The SABSSM datasets are open access datasets available on the HSRC database. Ethics approval for this study was obtained from the University of Johannesburg Research and Ethics Committee on April 23, 2024 (REC-2725-2024). The authors were given access to all five SABSSM datasets by the HSRC on August 20, 2024. The datasets were explored to identify the independent variables likely influencing HIV testing uptake. The findings of this study will determine consistent variables predicting HIV testing uptake among the South African adult population over the course of 20 years. Furthermore, this study will evaluate and compare the performance metrics of the 4 different ML algorithms, and the best model will be used to develop an HIV testing predictive model.
This study will contribute to existing knowledge and deepen understanding of factors linked to HIV testing beyond traditional methods. Consequently, the findings would inform evidence-based policy recommendations that can guide policy makers to formulate more effective and targeted public health approaches toward strengthening HIV testing.
INTERNATIONAL REGISTERED REPORT IDENTIFIER (IRRID): DERR1-10.2196/59916.
艾滋病毒检测是艾滋病毒预防的基石,也是实现联合国艾滋病规划署(UNAIDS)到2030年终结艾滋病目标的关键一步。尽管有相关调查数据,但在利用机器学习(ML)分析和预测南非成年人艾滋病毒检测情况方面存在研究空白。需要进一步调查以弥合这一知识差距,并为改善艾滋病毒检测的循证干预措施提供依据。
本研究旨在通过在南非基于成年人群体的重复调查中应用监督式ML算法,确定艾滋病毒检测的一致预测因素。
将对多波横断面调查数据进行回顾性分析,以确定18岁及以上南非成年人艾滋病毒检测的预测因素。将在南非国家艾滋病毒流行率、发病率、行为和传播调查(SABSSM)的五个周期中应用监督式ML技术。人类科学研究委员会(HSRC)在2002年、2005年、2008年、2012年和2017年开展了SABSSM调查。将可用的SABSSM数据集导入RStudio(版本4.3.2;Posit软件公司)进行清理和去除异常值。将进行卡方检验以选择艾滋病毒检测的重要预测因素。每个数据集将分为80%的训练样本和20%的测试样本。将使用逻辑回归、支持向量机、随机森林和决策树。将使用交叉验证技术将训练样本划分为k折,包括一个验证集,并在每一折上训练模型。将使用准确性、精确性、召回率、F分数、曲线下面积-接收者操作特征和混淆矩阵等评估指标在验证集上评估模型的性能。
SABSSM数据集是HSRC数据库上的开放获取数据集。
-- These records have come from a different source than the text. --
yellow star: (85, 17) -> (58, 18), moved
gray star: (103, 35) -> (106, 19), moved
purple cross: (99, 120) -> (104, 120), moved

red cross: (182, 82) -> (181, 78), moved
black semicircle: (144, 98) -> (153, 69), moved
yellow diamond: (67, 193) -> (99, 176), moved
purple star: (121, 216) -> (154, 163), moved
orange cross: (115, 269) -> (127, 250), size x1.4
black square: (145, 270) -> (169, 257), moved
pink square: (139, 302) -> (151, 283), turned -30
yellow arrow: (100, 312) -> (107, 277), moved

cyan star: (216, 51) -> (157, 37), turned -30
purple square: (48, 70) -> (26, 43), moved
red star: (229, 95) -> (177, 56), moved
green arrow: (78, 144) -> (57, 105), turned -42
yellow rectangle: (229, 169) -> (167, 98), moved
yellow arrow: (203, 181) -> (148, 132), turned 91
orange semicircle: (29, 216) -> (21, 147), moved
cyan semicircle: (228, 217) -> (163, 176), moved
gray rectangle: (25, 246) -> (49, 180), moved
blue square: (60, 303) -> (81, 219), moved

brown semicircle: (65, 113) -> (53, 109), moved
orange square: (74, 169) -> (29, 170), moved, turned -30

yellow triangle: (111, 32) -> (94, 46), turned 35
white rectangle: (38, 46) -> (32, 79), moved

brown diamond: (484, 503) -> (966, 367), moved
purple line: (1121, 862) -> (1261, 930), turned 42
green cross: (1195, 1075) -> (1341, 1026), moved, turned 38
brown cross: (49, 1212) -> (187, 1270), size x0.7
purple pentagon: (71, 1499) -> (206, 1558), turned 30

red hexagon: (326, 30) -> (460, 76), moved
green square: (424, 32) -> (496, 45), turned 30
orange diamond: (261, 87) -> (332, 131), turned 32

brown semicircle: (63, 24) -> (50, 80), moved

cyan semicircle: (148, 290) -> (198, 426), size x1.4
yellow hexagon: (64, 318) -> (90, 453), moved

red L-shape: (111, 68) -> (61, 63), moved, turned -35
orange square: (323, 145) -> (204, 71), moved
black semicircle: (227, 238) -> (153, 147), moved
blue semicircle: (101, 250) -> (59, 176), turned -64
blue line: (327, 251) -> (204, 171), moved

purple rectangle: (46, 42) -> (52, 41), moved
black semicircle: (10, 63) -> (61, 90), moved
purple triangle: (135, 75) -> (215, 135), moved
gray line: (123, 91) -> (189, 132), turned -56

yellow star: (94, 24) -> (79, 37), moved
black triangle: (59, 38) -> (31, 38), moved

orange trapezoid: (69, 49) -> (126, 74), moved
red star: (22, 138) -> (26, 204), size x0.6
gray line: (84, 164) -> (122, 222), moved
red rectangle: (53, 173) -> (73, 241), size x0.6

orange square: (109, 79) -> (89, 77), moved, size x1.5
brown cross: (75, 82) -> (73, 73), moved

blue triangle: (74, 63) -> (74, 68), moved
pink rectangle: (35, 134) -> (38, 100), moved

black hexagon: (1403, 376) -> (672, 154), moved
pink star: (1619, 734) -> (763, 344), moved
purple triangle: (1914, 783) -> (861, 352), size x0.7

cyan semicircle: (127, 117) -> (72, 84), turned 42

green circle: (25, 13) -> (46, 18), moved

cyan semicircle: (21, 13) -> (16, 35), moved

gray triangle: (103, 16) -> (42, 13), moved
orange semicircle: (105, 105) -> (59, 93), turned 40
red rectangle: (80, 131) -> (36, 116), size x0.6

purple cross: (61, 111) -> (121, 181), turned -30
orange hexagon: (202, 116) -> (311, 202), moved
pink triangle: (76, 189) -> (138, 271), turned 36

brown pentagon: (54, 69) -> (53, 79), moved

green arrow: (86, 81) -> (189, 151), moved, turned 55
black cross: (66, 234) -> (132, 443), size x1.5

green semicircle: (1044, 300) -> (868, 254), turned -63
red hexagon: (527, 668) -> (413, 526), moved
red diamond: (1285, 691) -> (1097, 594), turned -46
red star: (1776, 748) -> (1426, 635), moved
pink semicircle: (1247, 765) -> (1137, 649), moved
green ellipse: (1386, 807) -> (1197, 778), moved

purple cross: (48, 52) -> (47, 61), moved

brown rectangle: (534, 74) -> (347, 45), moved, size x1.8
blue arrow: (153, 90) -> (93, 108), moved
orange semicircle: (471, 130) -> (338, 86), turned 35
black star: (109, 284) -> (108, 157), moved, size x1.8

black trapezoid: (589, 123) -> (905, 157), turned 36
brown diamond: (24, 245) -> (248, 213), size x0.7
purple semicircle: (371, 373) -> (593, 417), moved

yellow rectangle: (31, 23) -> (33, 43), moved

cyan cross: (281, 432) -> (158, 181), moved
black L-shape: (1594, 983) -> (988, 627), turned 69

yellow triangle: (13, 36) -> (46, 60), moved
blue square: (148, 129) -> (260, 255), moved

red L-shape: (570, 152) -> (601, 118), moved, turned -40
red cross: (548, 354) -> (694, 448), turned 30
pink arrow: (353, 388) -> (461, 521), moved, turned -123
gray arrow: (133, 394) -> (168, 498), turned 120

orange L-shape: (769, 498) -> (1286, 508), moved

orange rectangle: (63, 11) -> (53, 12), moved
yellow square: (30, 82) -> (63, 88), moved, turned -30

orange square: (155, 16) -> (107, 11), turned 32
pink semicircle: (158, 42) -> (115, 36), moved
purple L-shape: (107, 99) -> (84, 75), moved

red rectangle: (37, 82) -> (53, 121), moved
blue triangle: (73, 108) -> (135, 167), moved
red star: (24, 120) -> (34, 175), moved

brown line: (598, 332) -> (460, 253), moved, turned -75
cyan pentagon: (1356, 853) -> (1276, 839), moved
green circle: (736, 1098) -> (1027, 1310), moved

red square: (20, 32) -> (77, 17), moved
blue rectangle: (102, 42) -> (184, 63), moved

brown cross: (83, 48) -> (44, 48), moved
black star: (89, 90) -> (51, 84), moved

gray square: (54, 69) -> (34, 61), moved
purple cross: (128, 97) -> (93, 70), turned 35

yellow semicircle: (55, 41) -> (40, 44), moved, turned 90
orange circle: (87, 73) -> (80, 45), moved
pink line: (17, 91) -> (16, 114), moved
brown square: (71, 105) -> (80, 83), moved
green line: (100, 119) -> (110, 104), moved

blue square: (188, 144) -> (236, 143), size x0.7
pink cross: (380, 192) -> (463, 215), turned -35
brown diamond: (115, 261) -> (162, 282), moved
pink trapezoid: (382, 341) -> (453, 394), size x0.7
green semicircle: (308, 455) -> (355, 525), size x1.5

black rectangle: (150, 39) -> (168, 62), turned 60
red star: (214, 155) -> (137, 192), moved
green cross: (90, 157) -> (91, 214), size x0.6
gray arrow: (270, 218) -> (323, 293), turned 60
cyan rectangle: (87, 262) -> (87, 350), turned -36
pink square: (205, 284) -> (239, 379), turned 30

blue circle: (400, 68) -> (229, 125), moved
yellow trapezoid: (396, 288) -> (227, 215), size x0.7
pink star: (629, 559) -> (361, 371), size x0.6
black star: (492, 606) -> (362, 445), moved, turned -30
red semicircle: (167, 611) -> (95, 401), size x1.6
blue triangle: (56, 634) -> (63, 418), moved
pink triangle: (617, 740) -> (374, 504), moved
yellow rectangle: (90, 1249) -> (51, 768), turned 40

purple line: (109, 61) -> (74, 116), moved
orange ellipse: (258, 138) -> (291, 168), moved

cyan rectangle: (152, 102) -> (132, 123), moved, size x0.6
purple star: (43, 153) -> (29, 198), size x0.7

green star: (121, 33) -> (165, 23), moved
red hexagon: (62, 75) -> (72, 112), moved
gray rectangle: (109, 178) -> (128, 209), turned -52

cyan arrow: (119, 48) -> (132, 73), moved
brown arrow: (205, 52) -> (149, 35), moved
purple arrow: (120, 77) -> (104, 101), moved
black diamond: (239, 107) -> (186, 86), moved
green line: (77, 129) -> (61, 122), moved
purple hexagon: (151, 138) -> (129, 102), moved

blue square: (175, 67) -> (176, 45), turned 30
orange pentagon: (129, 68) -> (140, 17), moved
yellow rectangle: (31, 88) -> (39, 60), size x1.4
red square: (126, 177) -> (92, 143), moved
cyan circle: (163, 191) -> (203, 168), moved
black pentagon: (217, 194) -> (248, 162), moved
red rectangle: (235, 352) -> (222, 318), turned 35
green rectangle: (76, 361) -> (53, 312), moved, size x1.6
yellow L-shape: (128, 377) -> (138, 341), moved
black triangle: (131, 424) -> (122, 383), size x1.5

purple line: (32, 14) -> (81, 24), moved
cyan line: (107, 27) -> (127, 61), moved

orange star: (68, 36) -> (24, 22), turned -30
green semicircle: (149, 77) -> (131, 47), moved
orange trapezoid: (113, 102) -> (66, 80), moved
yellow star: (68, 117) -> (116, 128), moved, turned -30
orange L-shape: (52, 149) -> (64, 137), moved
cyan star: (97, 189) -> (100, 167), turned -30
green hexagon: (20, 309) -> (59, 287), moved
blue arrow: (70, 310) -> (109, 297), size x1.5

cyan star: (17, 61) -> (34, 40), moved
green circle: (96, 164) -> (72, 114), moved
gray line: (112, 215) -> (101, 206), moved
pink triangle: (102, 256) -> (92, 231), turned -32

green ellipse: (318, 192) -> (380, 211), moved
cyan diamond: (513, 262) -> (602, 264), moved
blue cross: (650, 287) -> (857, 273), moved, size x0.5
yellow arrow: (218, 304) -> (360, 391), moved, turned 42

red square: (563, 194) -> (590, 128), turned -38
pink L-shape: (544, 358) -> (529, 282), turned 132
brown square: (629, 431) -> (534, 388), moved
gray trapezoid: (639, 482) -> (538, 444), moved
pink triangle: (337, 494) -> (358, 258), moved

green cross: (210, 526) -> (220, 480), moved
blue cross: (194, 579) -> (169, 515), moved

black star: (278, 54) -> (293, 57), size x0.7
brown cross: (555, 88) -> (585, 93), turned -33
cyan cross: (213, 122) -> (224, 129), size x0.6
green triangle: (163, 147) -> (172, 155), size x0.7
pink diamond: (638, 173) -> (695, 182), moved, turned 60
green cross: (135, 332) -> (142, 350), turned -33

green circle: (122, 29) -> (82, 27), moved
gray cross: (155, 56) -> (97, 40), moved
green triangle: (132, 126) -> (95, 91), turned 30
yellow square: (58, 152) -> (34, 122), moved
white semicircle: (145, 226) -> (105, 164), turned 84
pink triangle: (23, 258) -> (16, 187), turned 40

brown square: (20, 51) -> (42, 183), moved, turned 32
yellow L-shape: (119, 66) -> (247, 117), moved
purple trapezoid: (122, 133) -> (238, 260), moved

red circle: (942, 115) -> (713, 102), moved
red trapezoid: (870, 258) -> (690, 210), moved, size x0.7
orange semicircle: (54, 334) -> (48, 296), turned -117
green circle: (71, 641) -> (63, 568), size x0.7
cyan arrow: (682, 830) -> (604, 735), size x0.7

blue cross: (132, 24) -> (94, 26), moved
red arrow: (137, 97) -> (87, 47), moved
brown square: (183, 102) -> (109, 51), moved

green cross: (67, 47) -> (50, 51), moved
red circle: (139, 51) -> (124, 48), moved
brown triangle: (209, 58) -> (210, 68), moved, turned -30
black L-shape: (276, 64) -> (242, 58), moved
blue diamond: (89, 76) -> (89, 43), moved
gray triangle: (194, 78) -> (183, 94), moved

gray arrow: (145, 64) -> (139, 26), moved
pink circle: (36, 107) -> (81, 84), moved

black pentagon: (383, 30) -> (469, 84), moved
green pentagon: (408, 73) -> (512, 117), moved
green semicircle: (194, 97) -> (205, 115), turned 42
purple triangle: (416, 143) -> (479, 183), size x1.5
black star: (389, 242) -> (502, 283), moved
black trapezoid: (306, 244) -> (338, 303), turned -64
本研究于2024年4月23日获得约翰内斯堡大学研究与伦理委员会的伦理批准(REC-2725-2024)。2024年8月20日,HSRC向作者提供了所有五个SABSSM数据集。对数据集进行了探索,以确定可能影响艾滋病毒检测接受情况的自变量。本研究的结果将确定在20年期间预测南非成年人群体艾滋病毒检测接受情况的一致变量。此外,本研究将评估和比较4种不同ML算法的性能指标,并将最佳模型用于开发艾滋病毒检测预测模型。
本研究将为现有知识做出贡献,并加深对与艾滋病毒检测相关因素的理解,超越传统方法。因此,研究结果将为循证政策建议提供依据,可指导政策制定者制定更有效和有针对性的公共卫生方法,以加强艾滋病毒检测。
国际注册报告识别码(IRRID):DERR1-10.2196/59916。